═══ Data records

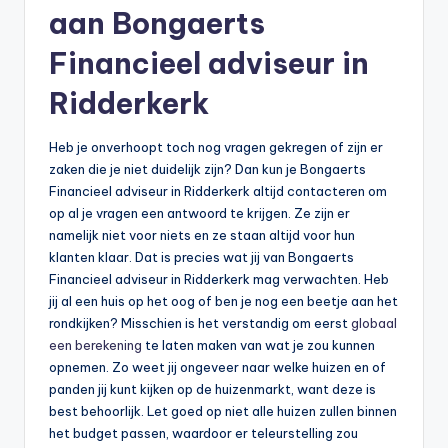
aan Bongaerts
Financieel adviseur in
Ridderkerk
Heb je onverhoopt toch nog vragen gekregen of zijn er
zaken die je niet duidelijk zijn? Dan kun je Bongaerts
Financieel adviseur in Ridderkerk altijd contacteren om
op al je vragen een antwoord te krijgen. Ze zijn er
namelijk niet voor niets en ze staan altijd voor hun
klanten klaar. Dat is precies wat jij van Bongaerts
Financieel adviseur in Ridderkerk mag verwachten. Heb
jij al een huis op het oog of ben je nog een beetje aan het
rondkijken? Misschien is het verstandig om eerst
globaal
een berekening
te laten maken van wat je zou kunnen
opnemen. Zo weet jij ongeveer naar welke huizen en of
panden jij kunt kijken op de huizenmarkt, want deze is
best behoorlijk. Let goed op niet alle huizen zullen binnen
het budget passen, waardoor er teleurstelling zou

══════

### Instructions for the task
Every line in the data that holds the string "niet" should be returned.

### Answer box
zaken die je niet duidelijk zijn? Dan kun je Bongaerts
namelijk niet voor niets en ze staan altijd voor hun
best behoorlijk. Let goed op niet alle huizen zullen binnen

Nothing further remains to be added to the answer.